Provided records »
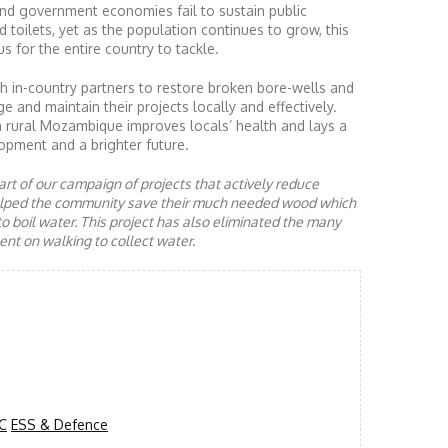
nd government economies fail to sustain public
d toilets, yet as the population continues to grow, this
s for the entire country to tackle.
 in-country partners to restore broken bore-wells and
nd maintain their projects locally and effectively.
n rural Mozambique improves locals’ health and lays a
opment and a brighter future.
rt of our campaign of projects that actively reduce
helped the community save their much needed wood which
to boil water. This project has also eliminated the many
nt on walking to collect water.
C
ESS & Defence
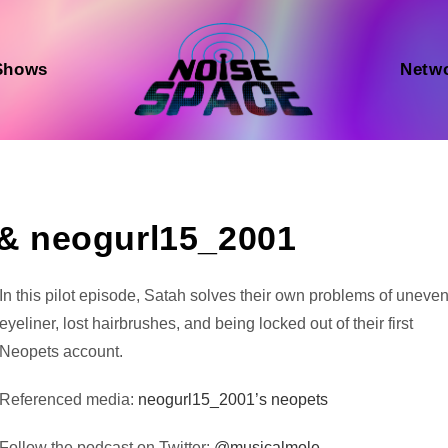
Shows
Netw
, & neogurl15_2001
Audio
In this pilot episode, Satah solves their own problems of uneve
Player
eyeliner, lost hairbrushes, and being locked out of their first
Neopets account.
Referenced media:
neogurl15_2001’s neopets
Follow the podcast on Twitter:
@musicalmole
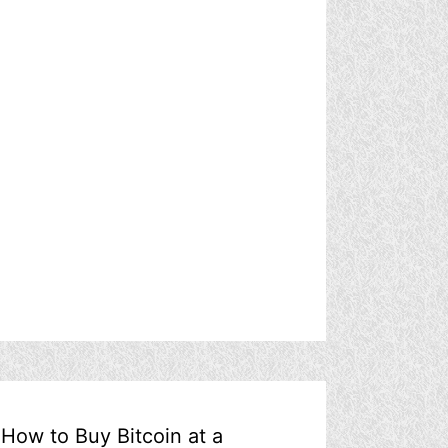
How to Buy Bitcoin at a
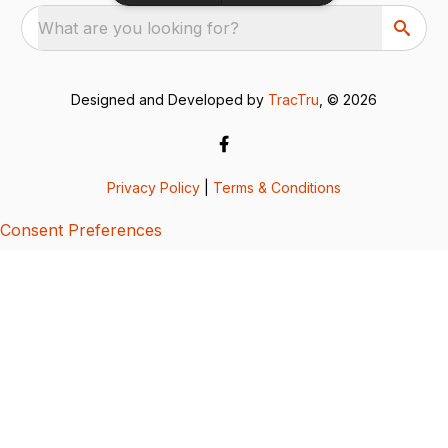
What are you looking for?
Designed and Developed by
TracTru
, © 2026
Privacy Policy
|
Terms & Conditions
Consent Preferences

==

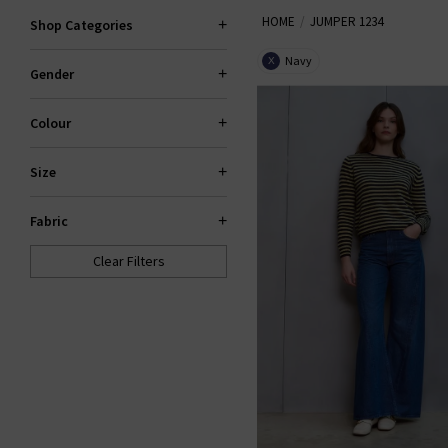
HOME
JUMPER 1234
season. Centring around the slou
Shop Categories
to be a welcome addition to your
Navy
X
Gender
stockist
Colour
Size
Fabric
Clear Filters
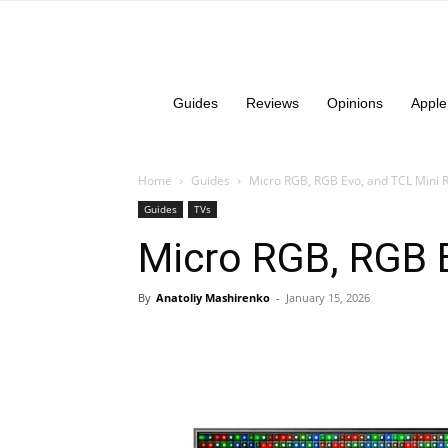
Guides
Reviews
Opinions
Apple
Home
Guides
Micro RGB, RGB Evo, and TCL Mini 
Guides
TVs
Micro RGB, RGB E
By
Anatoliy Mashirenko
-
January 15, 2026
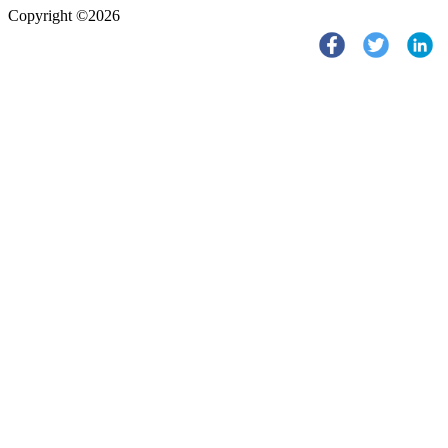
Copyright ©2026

---

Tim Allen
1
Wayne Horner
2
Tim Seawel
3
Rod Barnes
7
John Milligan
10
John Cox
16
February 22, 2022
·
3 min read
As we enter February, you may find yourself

The task » Throughout the data above, report every line that contains the string "country".

The answer »
s for the entire country to tackle.
 in-country partners to restore broken bore-wells and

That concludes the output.